De mieux en mieux ancré dans les meurs, le droit d’être entendu fait encore parfois défaut en pratique comme en témoigne une décision de la cour d’appel de Chambéry du 2 novembre 2017.
Principe général du droit, inscrit depuis 2000 dans la Charte des droits fondamentaux de l’Union européenne, repris à l’article 22, § 6, du Code des douanes de l’Union (CDU), le droit d’être entendu (DEE) a eu du mal à trouver sa place au sein du contentieux douanier. Il a fallu attendre l’arrêt Sopropé de la CJUE du 18 décembre 2008 affirmant, en tant que de besoin, l’application du droit d’être entendu aux procédures douanières, pour que les juridictions françaises donnent enfin gain de cause aux plaideurs agacés par les redressements précipités de l’Administration des douanes française. Lasse de perdre un à un ses procès au motif du non-respect du droit d’être entendu, l’Administration douanière s’est depuis astreinte à une certaine discipline : elle s’est obligée à espacer ses écrits et à prendre le soin de répondre aux plaignants, mettant même ces pauses forcées à profit pour peaufiner son argumentaire. Avec le temps, la « mécanique » du jeu du droit d’être entendu a été tellement bien réglée par l’Administration qu’il est devenu rare de voir ses procédures de redressement annulées sur le fondement de la violation de ce droit.
 
L’arrêt ici rapporté traite un cas en apparence banal : un représentant en douane redressé a posteriori qui soulève l’irrespect du droit d’être entendu ; le juge déboute l’opérateur en estimant que l’Administration a fait ce que le droit exige d’elle en invitant ce dernier « à faire valoir ses observations écrites au service dans un délai de trente jours ». Pourtant, une lecture attentive des faits révèle une incohérence de taille passée inaperçue entre le respect apparent du droit d’être entendu et la réalité comptable du sujet.
 
Il apparait, en effet, que l’avis de résultat de contrôle adressé au représentant en douane concerné, lui annonçant l’intention de l’Administration de le redresser et lui indiquant le délai de trente jours dont il dispose pour faire part à l’Administration de ses observations écrites sur le sujet a été posté… le même jour que l’Administration a porté le montant de la dette estimée sur ses registres comptables.
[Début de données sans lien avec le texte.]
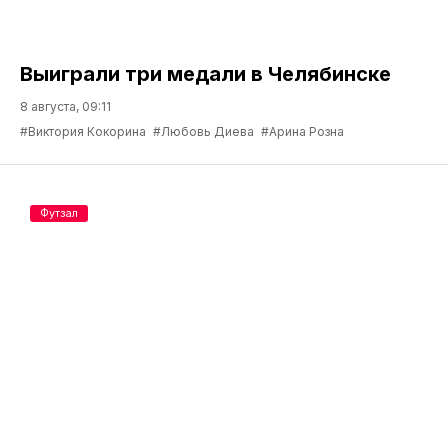
Выиграли три медали в Челябинске
8 августа, 09:11
#Виктория Кокорина
#Любовь Диева
#Арина Розна
Футзал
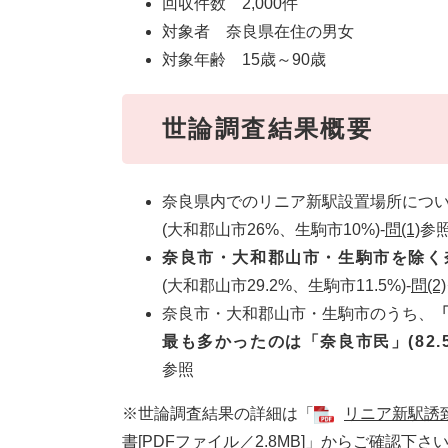
回収件数 2,000件
対象者 奈良県在住の男女
対象年齢 15歳～90歳
世論調査結果概要
奈良県内でのリニア新駅設置場所につ
(大和郡山市26%、生駒市10%)-
問(1)
参
奈良市・大和郡山市・生駒市を除く奈
(大和郡山市29.2%、生駒市11.5%)-
問(2)
奈良市・大和郡山市・生駒市のうち、
最も多かったのは「奈良市民」(82.5
参照
※世論調査結果の詳細は「
リニア新駅誘
書[PDFファイル／2.8MB]
」からご確認下さ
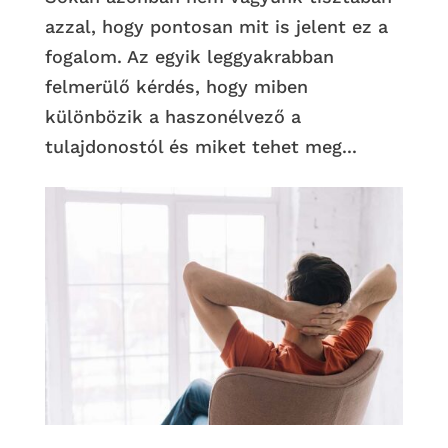
azzal, hogy pontosan mit is jelent ez a
fogalom. Az egyik leggyakrabban
felmerülő kérdés, hogy miben
különbözik a haszonélvező a
tulajdonostól és miket tehet meg...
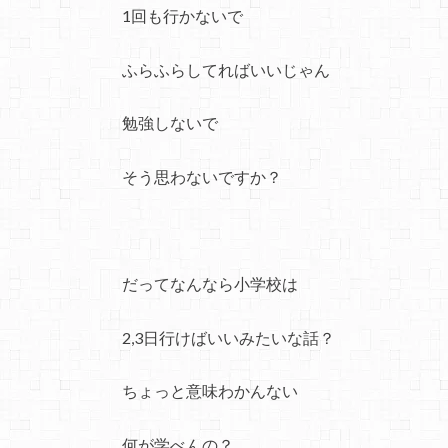
1回も行かないで
ふらふらしてればいいじゃん
勉強しないで
そう思わないですか？
だってなんなら小学校は
2,3日行けばいいみたいな話？
ちょっと意味わかんない
何が学べんの？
Or, de deux choses l’une : soit l’Administration accorde au justiciable la possibilité de débattre de la décision qu’elle s’apprête à prendre à son encontre et envisage que les arguments qu’il avance puissent la persuader de renoncer à redresser, soit la décision de redresser de l’Administration est déjà prise de façon irrévocable et le délai de trente jours imparti à l’opérateur pour fournir ses « observations écrites quant au résultat du contrôle afin de permettre à l’Administration de statuer sur les suites à y donner » est un pur artifice procédural !
 
Rappelons que les articles 218, § 3, et 221 § 1, du Code des douanes communautaire, repris par les articles 102, § 3, et 105, § 3, du CDU, obligent les Administrations douanières à « prendre en compte » (i.e. à porter dans ses registres comptables) les droits de douane identifiés lors des contrôles a posteriori comme étant exigibles, dès qu’elles « sont en mesure de déterminer le montant des droits à l'importation ou à l'exportation exigibles et d'arrêter une décision en la matière ». Or, l’Administration des douanes ne peut décider du montant de la dette, ni de l’identité de son débiteur, qu’après avoir entendu la personne à qui elle projette de notifier la dette sur le principe du redressement et sur son quantum par le biais du « droit d’être entendu ». C’est seulement si les observations produites par la personne concernée en réponse à cette interrogation, contenue le plus souvent dans l’avis de résultat de contrôle, ne convainquent pas l’Administration que cette dernière peut prendre une décision sur l’existence et le quantum de la dette évoquée et procéder à l'inscription de son montant dans ses registres comptables en émettant une liquidation supplémentaire.
 
La « mécanique » du jeu du droit d’être entendu semble donc connaître des « défauts de fabrication » et la vigilance est à nouveau de rigueur.